I ordered one last week and it will be here on Tuesday 9/18. Got the smoker uncovered an cleaned up. Duck breasts and store bought slab bacon thawing out in frig next to a case Boston Ale.

OK Fed X.....bring it on!


----------



## rickypro (Sep 16, 2012)

I ordered an 18" tube and a variety of pellets last week as well.  It will be here tomorrow.  I have a 10 lb butt thawing in the fridge to smoke up next weekend.  Can't wait to try it out.


----------



## rickypro (Sep 17, 2012)

18 inch tube arrived today.  Here is my placement. 













tube.JPG



__ rickypro
__ Sep 17, 2012






I didn't want to put it in the bottom because I thought it might be too close to the direct flame.  Sitting on top of the sand puts it pretty close to the bottom vents so hopefully it will work well here.

I have seasoned the tube and it has been burning at 240 degrees for about 30 minutes and looks great!  Perfect amount of smoke and a constant amount.  I only filled the tube 1/2 way so I will see how long it lasts.


----------



## rickypro (Sep 17, 2012)

Well, it has been going strong for 3 1/2 hours and I had it about 1/2 full of pellets!  Very pleased with the results.  This is going to make it much easier to set it and leave it and possibly get some sleep for those overnight smokes.

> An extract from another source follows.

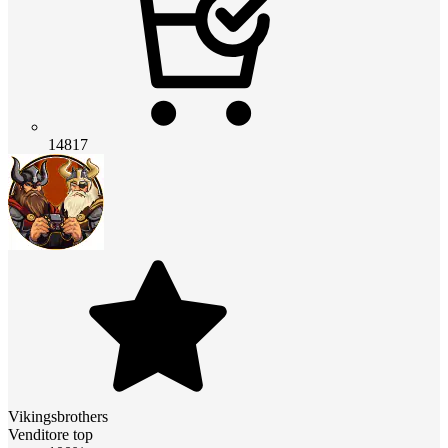
14817
Vikingsbrothers
Venditore top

If you are on the fence, I would highly recommend the tube smoker.


----------



## jerry hines (Sep 18, 2012)

Todd is the Man,  thanks   I cant wait to try it out.


----------



## chefrob (Sep 19, 2012)

i've used damn near all of todd's creations and i can say i had great results with all of them..........if yer on the fence, don't be!


----------